→ **THE TASK**: Every record below is to be retyped exactly.

→ **DATA TO EXAMINE**:

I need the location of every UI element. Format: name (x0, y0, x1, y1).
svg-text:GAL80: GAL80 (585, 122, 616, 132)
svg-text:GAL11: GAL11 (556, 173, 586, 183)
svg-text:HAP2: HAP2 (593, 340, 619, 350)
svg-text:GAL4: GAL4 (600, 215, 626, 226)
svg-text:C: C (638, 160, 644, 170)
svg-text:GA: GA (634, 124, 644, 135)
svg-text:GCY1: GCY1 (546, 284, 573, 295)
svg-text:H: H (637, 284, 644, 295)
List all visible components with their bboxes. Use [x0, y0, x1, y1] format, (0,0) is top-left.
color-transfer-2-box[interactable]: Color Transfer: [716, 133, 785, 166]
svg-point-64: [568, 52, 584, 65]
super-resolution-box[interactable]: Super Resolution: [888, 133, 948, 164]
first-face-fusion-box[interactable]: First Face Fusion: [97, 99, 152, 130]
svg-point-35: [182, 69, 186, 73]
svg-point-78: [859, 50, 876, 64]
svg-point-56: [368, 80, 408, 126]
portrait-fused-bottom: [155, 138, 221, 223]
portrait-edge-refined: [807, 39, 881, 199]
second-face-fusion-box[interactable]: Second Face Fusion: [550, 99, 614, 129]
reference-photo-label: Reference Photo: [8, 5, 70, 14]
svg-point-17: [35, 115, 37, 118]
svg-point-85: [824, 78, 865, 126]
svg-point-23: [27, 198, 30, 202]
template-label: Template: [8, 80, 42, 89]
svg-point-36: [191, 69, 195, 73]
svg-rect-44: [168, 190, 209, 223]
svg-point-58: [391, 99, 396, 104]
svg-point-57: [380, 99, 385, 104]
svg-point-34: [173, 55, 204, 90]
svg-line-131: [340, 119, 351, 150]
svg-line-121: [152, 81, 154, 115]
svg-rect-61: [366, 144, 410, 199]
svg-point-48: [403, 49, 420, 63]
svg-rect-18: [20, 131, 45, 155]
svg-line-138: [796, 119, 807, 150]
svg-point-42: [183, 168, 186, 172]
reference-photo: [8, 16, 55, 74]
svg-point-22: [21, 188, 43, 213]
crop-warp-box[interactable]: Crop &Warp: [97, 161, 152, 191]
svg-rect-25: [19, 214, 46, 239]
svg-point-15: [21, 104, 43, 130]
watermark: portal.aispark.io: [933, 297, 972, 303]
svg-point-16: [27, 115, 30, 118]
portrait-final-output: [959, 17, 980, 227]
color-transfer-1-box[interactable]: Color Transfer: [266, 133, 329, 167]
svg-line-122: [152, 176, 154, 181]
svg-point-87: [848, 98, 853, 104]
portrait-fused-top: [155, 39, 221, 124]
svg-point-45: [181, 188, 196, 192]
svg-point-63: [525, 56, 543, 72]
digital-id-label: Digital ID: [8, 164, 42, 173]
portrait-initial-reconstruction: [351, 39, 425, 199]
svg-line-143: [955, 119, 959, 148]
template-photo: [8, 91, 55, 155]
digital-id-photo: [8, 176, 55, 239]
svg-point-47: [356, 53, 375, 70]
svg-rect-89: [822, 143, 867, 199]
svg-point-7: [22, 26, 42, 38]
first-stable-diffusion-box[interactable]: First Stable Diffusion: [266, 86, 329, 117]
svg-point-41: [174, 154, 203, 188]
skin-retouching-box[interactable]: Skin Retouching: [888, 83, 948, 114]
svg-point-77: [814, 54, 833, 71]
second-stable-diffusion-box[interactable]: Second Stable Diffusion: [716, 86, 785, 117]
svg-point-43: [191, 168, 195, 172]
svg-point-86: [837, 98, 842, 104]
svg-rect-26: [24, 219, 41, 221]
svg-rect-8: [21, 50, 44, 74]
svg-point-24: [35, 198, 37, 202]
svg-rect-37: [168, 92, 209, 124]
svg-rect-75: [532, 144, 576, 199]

→ **OUTPUT OF THE TASK**:
I need the location of every UI element. Format: name (x0, y0, x1, y1).
svg-text:GAL80: GAL80 (585, 122, 616, 132)
svg-text:GAL11: GAL11 (556, 173, 586, 183)
svg-text:HAP2: HAP2 (593, 340, 619, 350)
svg-text:GAL4: GAL4 (600, 215, 626, 226)
svg-text:C: C (638, 160, 644, 170)
svg-text:GA: GA (634, 124, 644, 135)
svg-text:GCY1: GCY1 (546, 284, 573, 295)
svg-text:H: H (637, 284, 644, 295)
List all visible components with their bboxes. Use [x0, y0, x1, y1] format, (0,0) is top-left.
color-transfer-2-box[interactable]: Color Transfer: [716, 133, 785, 166]
svg-point-64: [568, 52, 584, 65]
super-resolution-box[interactable]: Super Resolution: [888, 133, 948, 164]
first-face-fusion-box[interactable]: First Face Fusion: [97, 99, 152, 130]
svg-point-35: [182, 69, 186, 73]
svg-point-78: [859, 50, 876, 64]
svg-point-56: [368, 80, 408, 126]
portrait-fused-bottom: [155, 138, 221, 223]
portrait-edge-refined: [807, 39, 881, 199]
second-face-fusion-box[interactable]: Second Face Fusion: [550, 99, 614, 129]
reference-photo-label: Reference Photo: [8, 5, 70, 14]
svg-point-17: [35, 115, 37, 118]
svg-point-85: [824, 78, 865, 126]
svg-point-23: [27, 198, 30, 202]
template-label: Template: [8, 80, 42, 89]
svg-point-36: [191, 69, 195, 73]
svg-rect-44: [168, 190, 209, 223]
svg-point-58: [391, 99, 396, 104]
svg-point-57: [380, 99, 385, 104]
svg-point-34: [173, 55, 204, 90]
svg-line-131: [340, 119, 351, 150]
svg-line-121: [152, 81, 154, 115]
svg-rect-61: [366, 144, 410, 199]
svg-point-48: [403, 49, 420, 63]
svg-rect-18: [20, 131, 45, 155]
svg-line-138: [796, 119, 807, 150]
svg-point-42: [183, 168, 186, 172]
reference-photo: [8, 16, 55, 74]
svg-point-22: [21, 188, 43, 213]
crop-warp-box[interactable]: Crop &Warp: [97, 161, 152, 191]
svg-rect-25: [19, 214, 46, 239]
svg-point-15: [21, 104, 43, 130]
watermark: portal.aispark.io: [933, 297, 972, 303]
svg-point-16: [27, 115, 30, 118]
portrait-final-output: [959, 17, 980, 227]
color-transfer-1-box[interactable]: Color Transfer: [266, 133, 329, 167]
svg-line-122: [152, 176, 154, 181]
svg-point-87: [848, 98, 853, 104]
portrait-fused-top: [155, 39, 221, 124]
svg-point-45: [181, 188, 196, 192]
svg-point-63: [525, 56, 543, 72]
digital-id-label: Digital ID: [8, 164, 42, 173]
portrait-initial-reconstruction: [351, 39, 425, 199]
svg-line-143: [955, 119, 959, 148]
template-photo: [8, 91, 55, 155]
digital-id-photo: [8, 176, 55, 239]
svg-point-47: [356, 53, 375, 70]
svg-rect-89: [822, 143, 867, 199]
svg-point-7: [22, 26, 42, 38]
first-stable-diffusion-box[interactable]: First Stable Diffusion: [266, 86, 329, 117]
svg-point-41: [174, 154, 203, 188]
skin-retouching-box[interactable]: Skin Retouching: [888, 83, 948, 114]
svg-point-77: [814, 54, 833, 71]
second-stable-diffusion-box[interactable]: Second Stable Diffusion: [716, 86, 785, 117]
svg-point-43: [191, 168, 195, 172]
svg-point-86: [837, 98, 842, 104]
svg-rect-26: [24, 219, 41, 221]
svg-rect-8: [21, 50, 44, 74]
svg-point-24: [35, 198, 37, 202]
svg-rect-37: [168, 92, 209, 124]
svg-rect-75: [532, 144, 576, 199]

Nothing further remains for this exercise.